◆ Exercise directions:
Look in the listing below for the line that has "CAU BR | Carta-aberta", then return it and each following line up to and including the one with "которой двигатель стал на удивление резвее ре", exactly and without pictures.

◆ Records to process:
- Opening Delimiter -
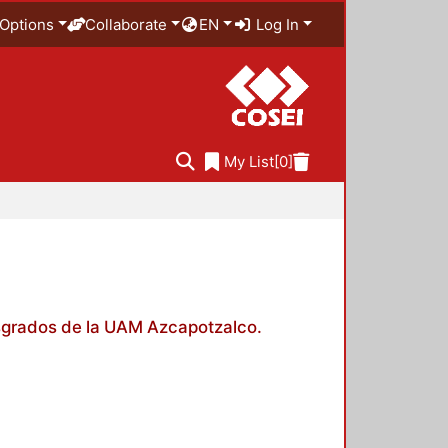
Options
Collaborate
EN
Log In
My List
[0]
posgrados de la UAM Azcapotzalco.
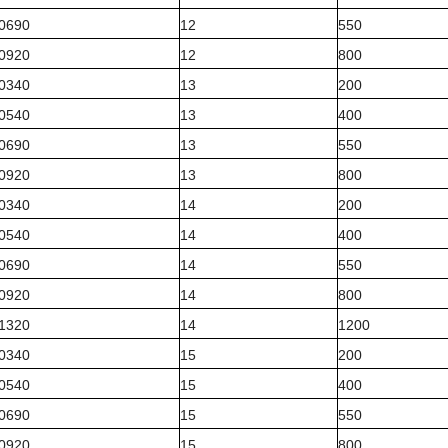
0690
12
550
0920
12
800
0340
13
200
0540
13
400
0690
13
550
0920
13
800
0340
14
200
0540
14
400
0690
14
550
0920
14
800
1320
14
1200
0340
15
200
0540
15
400
0690
15
550
0920
15
800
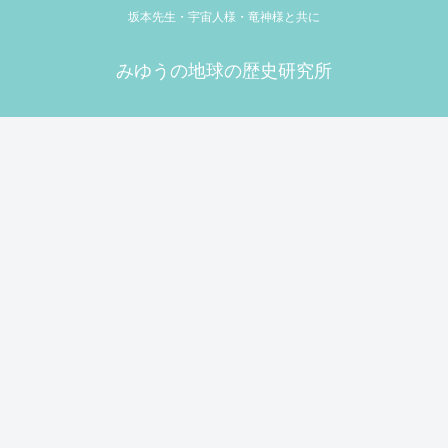
坂本先生・宇宙人様・竜神様と共に
みゆうの地球の歴史研究所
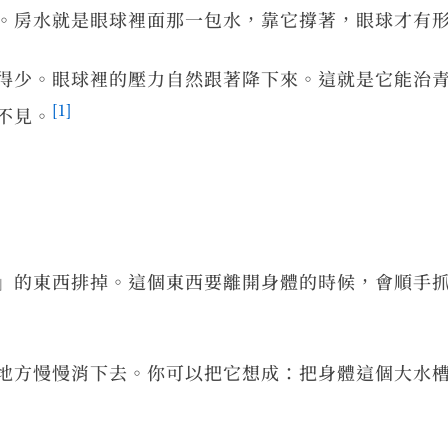
。房水就是眼球裡面那一包水，靠它撐著，眼球才有
得少。眼球裡的壓力自然跟著降下來。這就是它能治
[1]
不見。
」的東西排掉。這個東西要離開身體的時候，會順手
地方慢慢消下去。你可以把它想成：把身體這個大水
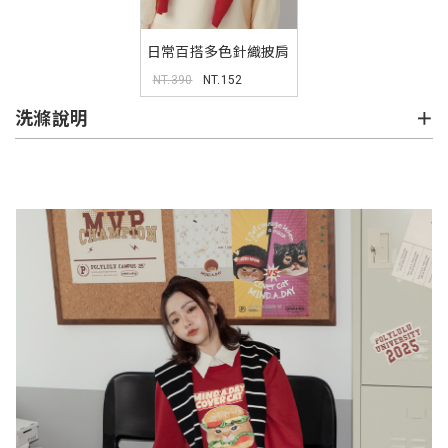
日常百搭多色針織披肩
NT.390
NT.152
洗滌說明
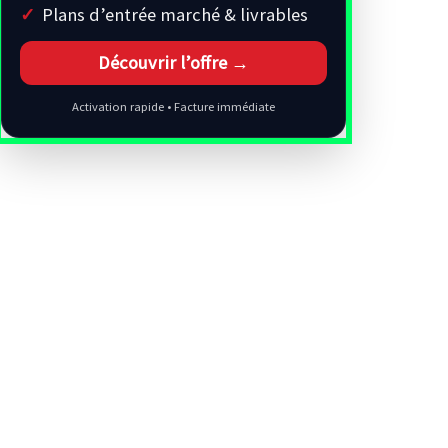
Plans d’entrée marché & livrables
Découvrir l’offre →
Activation rapide • Facture immédiate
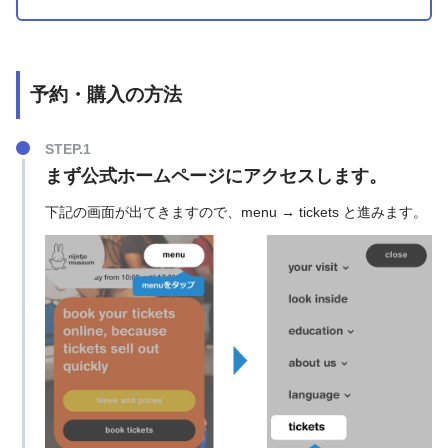
予約・購入の方法
まず
公式ホームページ
にアクセスします。
下記の画面が出てきますので、menu → tickets と進みます。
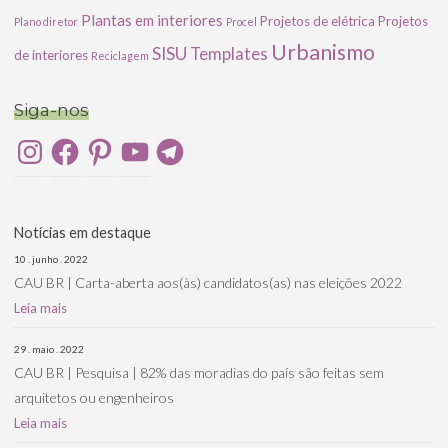
Plantas em interiores
Projetos de elétrica
Projetos
Plano diretor
Procel
Urbanismo
SISU
Templates
de interiores
Reciclagem
Siga-nos
Instagram
Facebook
Pinterest
YouTube
Telegram
Notícias em destaque
10 . junho . 2022
CAU BR | Carta-aberta aos(às) candidatos(as) nas eleições 2022
Leia mais
29 . maio . 2022
CAU BR | Pesquisa | 82% das moradias do país são feitas sem
arquitetos ou engenheiros
Leia mais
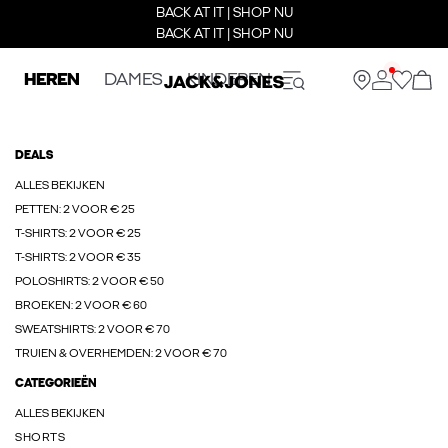
BACK AT IT | SHOP NU
BACK AT IT | SHOP NU
HEREN
DAMES
KINDEREN
DEALS
ALLES BEKIJKEN
PETTEN: 2 VOOR € 25
T-SHIRTS: 2 VOOR € 25
T-SHIRTS: 2 VOOR € 35
POLOSHIRTS: 2 VOOR € 50
BROEKEN: 2 VOOR € 60
SWEATSHIRTS: 2 VOOR € 70
TRUIEN & OVERHEMDEN: 2 VOOR € 70
CATEGORIEËN
ALLES BEKIJKEN
SHORTS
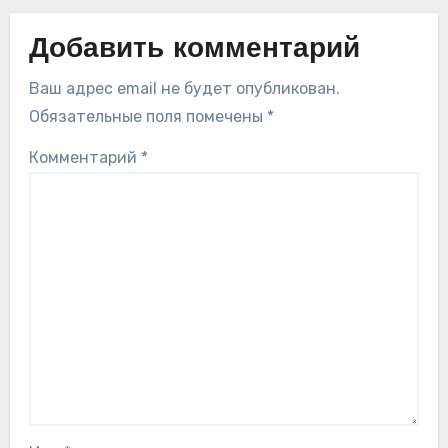
Добавить комментарий
Ваш адрес email не будет опубликован.
Обязательные поля помечены
*
Комментарий
*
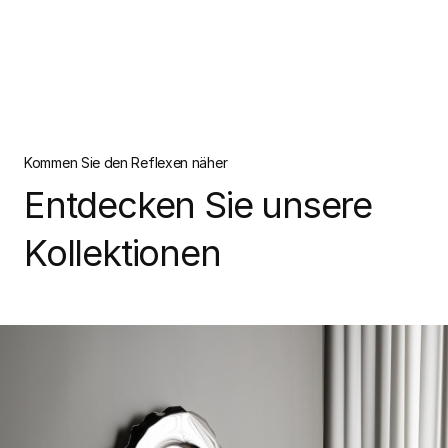
Kommen Sie den Reflexen näher
Entdecken Sie unsere
Kollektionen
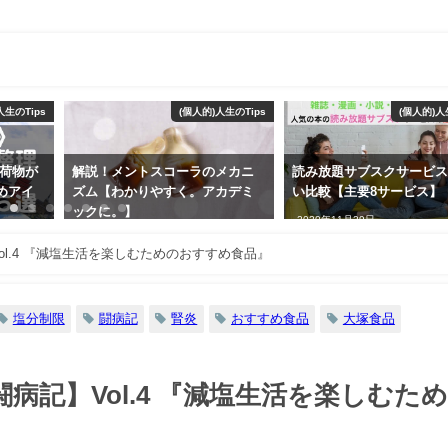
人生のTips
(個人的)人生のTips
(個人的)人
》荷物が
解説！メントスコーラのメカニ
読み放題サブスクサービ
めアイ
ズム【わかりやすく。アカデミ
い比較【主要8サービス】
ックに。】
2020年11月29日
2019年3月17日
l.4 『減塩生活を楽しむためのおすすめ食品』
塩分制限
闘病記
腎炎
おすすめ食品
大塚食品
記】Vol.4 『減塩生活を楽しむた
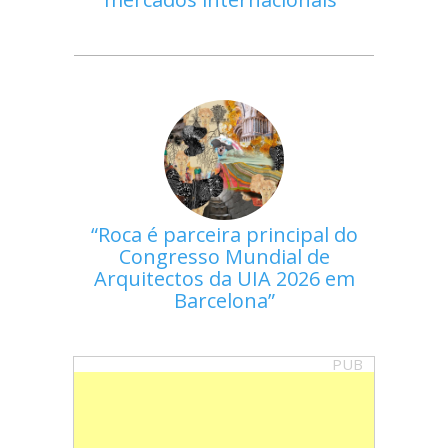
Roca é parceira principal do
Congresso Mundial de
Arquitectos da UIA 2026 em
Barcelona
PUB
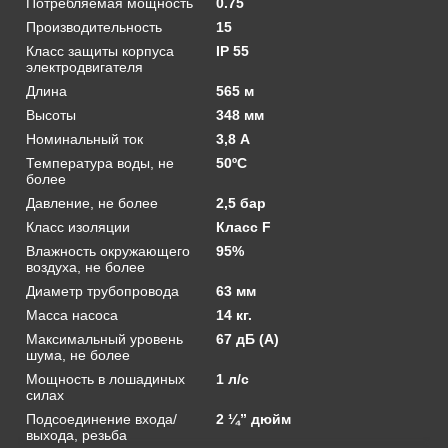
Потребляемая мощность
0.75
Производительность
15
Класс защиты корпуса
IP 55
электродвигателя
Длина
565 м
Высоты
348 мм
Номинальный ток
3,8 А
Температура воды, не
50ºС
более
Давление, не более
2,5 бар
Класс изоляции
Класс F
Влажность окружающего
95%
воздуха, не более
Диаметр трубопровода
63 мм
Масса насоса
14 кг.
Максимальный уровень
67 дБ (А)
шума, не более
Мощность в лошадиных
1 л/с
силах
Подсоединение входа/
2 ¼” дюйм
выхода, резьба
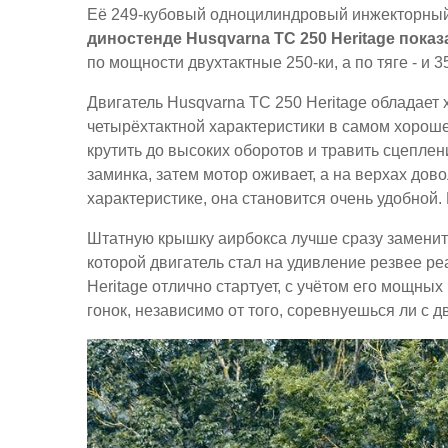
Её 249-кубовый одноцилиндровый инжекторный
диностенде Husqvarna TC 250 Heritage показа
по мощности двухтактные 250-ки, а по тяге - и 3
Двигатель Husqvarna TC 250 Heritage обладает
четырёхтактной характеристики в самом хорошем
крутить до высоких оборотов и травить сцепле
заминка, затем мотор оживает, а на верхах дов
характеристике, она становится очень удобной.
Штатную крышку аирбокса лучше сразу замени
которой двигатель стал на удивление резвее ре
Heritage отлично стартует, с учётом его мощны
гонок, независимо от того, соревнуешься ли с д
- Closing Delimiter -
◆ Solution below:
CAU BR | Carta-aberta aos(às) candidatos(as) nas eleições 2022
Leia mais
29 . maio . 2022
CAU BR | Pesquisa | 82% das moradias do país são feitas sem
arquitetos ou engenheiros
Leia mais
BACK AT IT | SHOP NU
BACK AT IT | SHOP NU
HEREN
DAMES
KINDEREN
DEALS
ALLES BEKIJKEN
PETTEN: 2 VOOR € 25
T-SHIRTS: 2 VOOR € 25
T-SHIRTS: 2 VOOR € 35
POLOSHIRTS: 2 VOOR € 50
BROEKEN: 2 VOOR € 60
SWEATSHIRTS: 2 VOOR € 70
TRUIEN & OVERHEMDEN: 2 VOOR € 70
CATEGORIEËN
ALLES BEKIJKEN
SHORTS
Добавить комментарий
Ваш адрес email не будет опубликован.
Обязательные поля помечены
*
Комментарий
*
Kommen Sie den Reflexen näher
Entdecken Sie unsere
Kollektionen
人生のTips
(個人的)人生のTips
(個人的)人
》荷物が
解説！メントスコーラのメカニ
読み放題サブスクサービ
めアイ
ズム【わかりやすく。アカデミ
い比較【主要8サービス】
ックに。】
2020年11月29日
2019年3月17日
l.4 『減塩生活を楽しむためのおすすめ食品』
塩分制限
闘病記
腎炎
おすすめ食品
大塚食品
記】Vol.4 『減塩生活を楽しむた
Roca é parceira principal do
Congresso Mundial de
Arquitectos da UIA 2026 em
Barcelona
PUB
Потребляемая мощность
0.75
Производительность
15
Класс защиты корпуса
IP 55
электродвигателя
Длина
565 м
Высоты
348 мм
Номинальный ток
3,8 А
Температура воды, не
50ºС
более
Давление, не более
2,5 бар
Класс изоляции
Класс F
Влажность окружающего
95%
воздуха, не более
Диаметр трубопровода
63 мм
Масса насоса
14 кг.
Максимальный уровень
67 дБ (А)
шума, не более
Мощность в лошадиных
1 л/с
силах
Подсоединение входа/
2 ¼” дюйм
выхода, резьба
Её 249-кубовый одноцилиндровый инжекторный
диностенде Husqvarna TC 250 Heritage показа
по мощности двухтактные 250-ки, а по тяге - и 3
Двигатель Husqvarna TC 250 Heritage обладает
четырёхтактной характеристики в самом хорошем
крутить до высоких оборотов и травить сцепле
заминка, затем мотор оживает, а на верхах дов
характеристике, она становится очень удобной.
Штатную крышку аирбокса лучше сразу замени
которой двигатель стал на удивление резвее ре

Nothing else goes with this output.